__set_neon_cumulative_sat() modifies the contents on the QC flag, and
some intrinsics do so too: this patch adds the explicit dependency on
the asm statement, to avoid code reordering or removal.

When writing QC, the asm statement now has a fake input dependency,
which is the output of the intrinsic being tested.
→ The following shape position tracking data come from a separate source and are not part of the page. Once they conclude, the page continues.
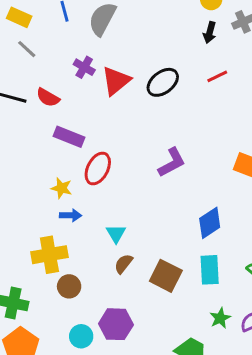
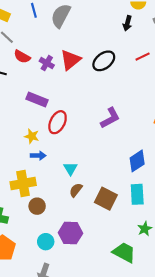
black arrow: (210, 32) -> (127, 23), moved
purple cross: (84, 67) -> (47, 63), moved
red semicircle: (48, 97) -> (22, 57), moved

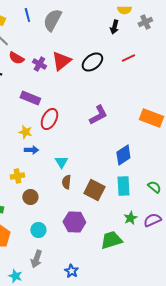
yellow cross: (23, 184) -> (17, 176), size x0.6
brown semicircle: (76, 190) -> (66, 182), turned -32
purple hexagon: (70, 233) -> (74, 222), moved
green trapezoid: (124, 252) -> (111, 240), turned -45

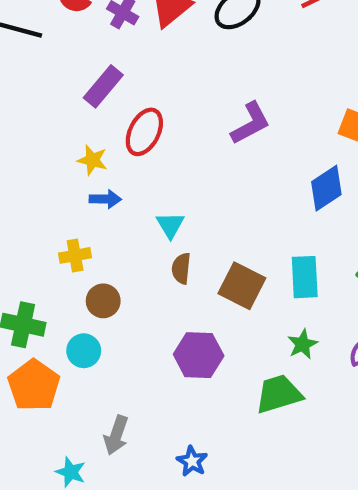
purple rectangle: (30, 98) -> (103, 86), turned -72
blue diamond: (123, 155) -> (326, 188), moved
green star: (130, 218) -> (303, 344), moved
cyan circle: (38, 230) -> (84, 351), moved

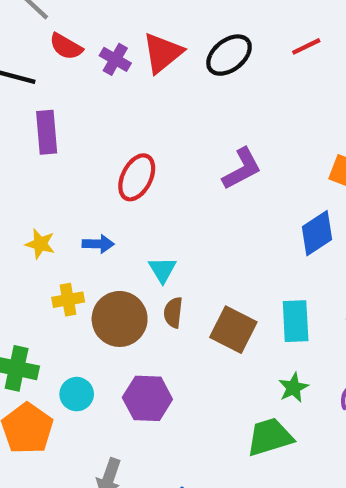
purple rectangle: (103, 86) -> (47, 132), moved, turned -45
yellow star: (92, 160) -> (40, 244), moved
brown circle: (103, 301) -> (120, 319), moved, size x1.6
purple hexagon: (199, 355) -> (147, 398), moved

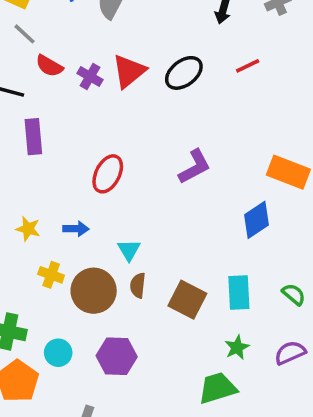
yellow cross: (68, 300) -> (51, 275), turned 30

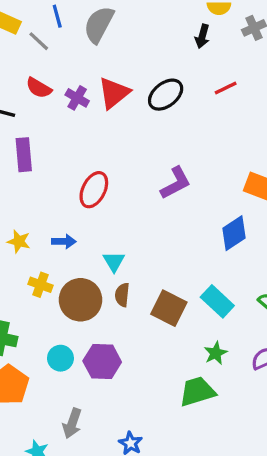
gray line: (25, 34) -> (39, 41), moved
cyan rectangle: (239, 293) -> (217, 301), turned -44
cyan circle: (58, 353) -> (60, 358), moved

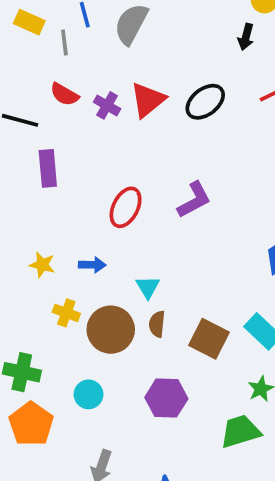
gray line: (39, 41) -> (64, 42), turned 40
purple L-shape: (176, 183) -> (194, 200), moved
purple hexagon: (102, 362) -> (166, 398), moved

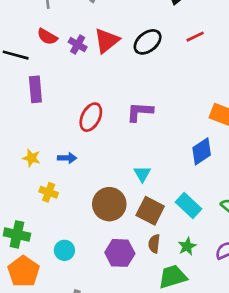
purple L-shape: (194, 200) -> (140, 112), turned -148
cyan triangle: (148, 287) -> (142, 174), moved
brown semicircle: (157, 324) -> (154, 244), moved
brown circle: (111, 330) -> (109, 204), moved

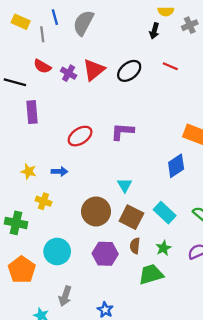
red line: (195, 37) -> (170, 66), turned 49
red ellipse: (91, 117) -> (80, 136), turned 30
green cross: (17, 234) -> (16, 223), moved
cyan circle: (64, 250) -> (57, 251), size x1.5

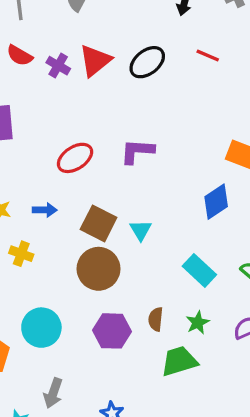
brown square: (131, 217) -> (99, 223), moved

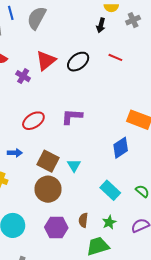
purple cross: (58, 66) -> (23, 76), moved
Modifying the
__set_neon_cumulative_sat macro is necessary, to be able to accept all
the possible input types.

Update the generic code in ref_v_binary_sat_op.c and ref_v_unary_sat_op.c
accordingly, as well as all the tests involving QC.
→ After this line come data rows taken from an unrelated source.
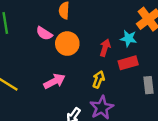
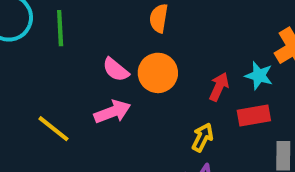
pink semicircle: (44, 33) -> (116, 70), moved
pink arrow: (54, 81) -> (112, 112), moved

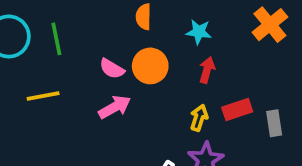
cyan star: (259, 76) -> (199, 32), moved
red rectangle: (254, 115) -> (237, 110), moved
yellow line: (53, 129) -> (43, 96), moved, turned -40

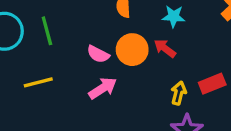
red arrow: (207, 70) -> (165, 48), moved, turned -65

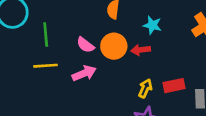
green line: (47, 31) -> (46, 34), moved
red arrow: (165, 48) -> (141, 50), turned -54
yellow line: (38, 82) -> (46, 66), moved

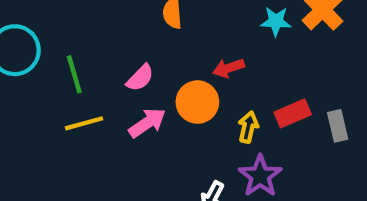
cyan star: (152, 25) -> (276, 21), moved
pink semicircle: (85, 45) -> (140, 78), turned -72
orange circle: (114, 46) -> (197, 102), moved

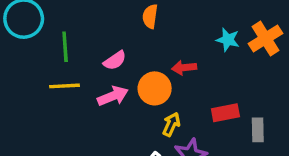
yellow arrow: (248, 127) -> (171, 124), moved

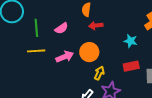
cyan star: (228, 40) -> (131, 41), moved
pink semicircle: (115, 60) -> (61, 28), moved
red arrow: (184, 68) -> (96, 26), moved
diff --git a/ref_vqshl.c b/ref_vqshl.c
index 84ca9a0..a9d29d7 100644
--- a/ref_vqshl.c
+++ b/ref_vqshl.c
@@ -40,15 +40,15 @@
 FNNAME (INSN)
 {
   /* Basic test: v3=vqshl(v1,v2), then store the result.  */
-#define TEST_VQSHL2(INSN, T3, Q, T1, T2, W, N)			\
-  Set_Neon_Cumulative_Sat(0);					\
-  VECT_VAR(vector_res, T1, W, N) =				\
-    INSN##Q##_##T2##W(VECT_VAR(vector, T1, W, N),		\
-		      VECT_VAR(vector_shift, T3, W, N));	\
-  vst1##Q##_##T2##W(VECT_VAR(result, T1, W, N),			\
-		    VECT_VAR(vector_res, T1, W, N));		\
-  dump_neon_cumulative_sat(TEST_MSG, xSTR(INSN##Q##_##T2##W),	\
-			   xSTR(T1), W, N)
+#define TEST_VQSHL2(INSN, T3, Q, T1, T2, W, N)				\
+  Set_Neon_Cumulative_Sat(0, VECT_VAR(vector_res, T1, W, N));		\
+  VECT_VAR(vector_res, T1, W, N) =					\
+    INSN##Q##_##T2##W(VECT_VAR(vector, T1, W, N),			\
+		      VECT_VAR(vector_shift, T3, W, N));		\
+  vst1##Q##_##T2##W(VECT_VAR(result, T1, W, N),				\
+		      VECT_VAR(vector_res, T1, W, N));			\
+  dump_neon_cumulative_sat(TEST_MSG, xSTR(INSN##Q##_##T2##W),		\
+			       xSTR(T1), W, N)
 
   /* Two auxliary macros are necessary to expand INSN */
 #define TEST_VQSHL1(INSN, T3, Q, T1, T2, W, N)	\